At Greenhouse Group we have chosen to work with Python when possible. With the great support of the open-source community, Python has transformed into a great tool for doing Data Science. Python’s easy to use syntax, great data processing capabilities and awesome open-source statistical libraries such as Numpy, Pandas, Scikit-learn and Statsmodels allow us to do a wide range of tasks varying from exploratory analysis to building scalable big-data pipelines and machine learning algorithms. Only for the lesser-general statistical models we sometimes combine Python with R, where Python does the heavy data processing work and R the statistical modelling.
I also strongly believe in the philosophy of learning by doing.

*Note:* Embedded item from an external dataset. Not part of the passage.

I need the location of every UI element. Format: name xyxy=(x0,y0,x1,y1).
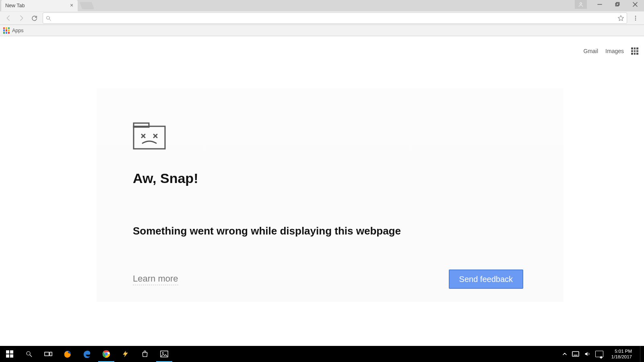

Therefore, to help our new Data Scientists get on their way with doing Data Science in Python we have created a Python Data Science (Crash) Course. The goal of this course is to let our new recruits (and also colleagues from different departments) learn to solve a real business problem in an interactive way and in their own pace . Meanwhile, the more experienced Data Scientists are available to answer any questions. Note that the skill of Googling for answers on StackOverflow or browsing through the documentation of libraries should not be underestimated. We definitely want to teach our new Data Scientists this skill too!
In this blog we describe our practical course phase by phase.
Phase 1: Learning Python, the basics
The first step obviously is learning Python. That is, learning the Python syntax and basic Python operations. Luckily, the Python syntax is not that difficult if you take good care of indentation. Personally, coming from the Java programming language where indentation is not important, I made a lot of mistakes with indentation when I started with Python.
So, how to start with learning Python? Well, as we prefer the learning by doing approach we always let our new recruits start with the Codecademy Python course. Codecademy provides an interactive Python course which can be followed in the browser. Therefore, you do not have to worry about installing anything yet and you can start immediately with learning Python!
The Codecademy Python course takes about 13 hours to complete. After this, you should be able to do simple operations in Python.
Update: I just discovered that Codecademy will temporarily take the Python course offline. I haven't tried it yet, but a possible alternative to learn Python from within the browser is learnpython.org
Bonus tip: another useful Codecademy course for Data Scientists is the SQL course!
Phase 2: Installing Python locally with Anaconda
After finishing the Codecademy course we obviously want to start developing our own codes. However, since we are not running Python in-browser anymore we need to install Python on our own local PC.
Python is open source and freely available from www.python.org. However, this official version only contains the standard Python libraries. The standard libraries contain functions to work with for example text files, datetimes and basic arithmetic operations. Unfortunately, the standard Python libraries are not comprehensive enough to perform all kinds of Data Science analysis. Luckily, the open-source community has made awesome libraries to extend Python with the proper functionality to do Data Science.
To prevent downloading and installing all these libraries separately, we prefer to use the Anaconda Python distribution. Anaconda is actually Python combined with tons of scientific libraries, so there is no need to manually install them all yourself! Additionally, Anaconda comes bundled with an easy commandline tool to install new or update existing libraries when necessary.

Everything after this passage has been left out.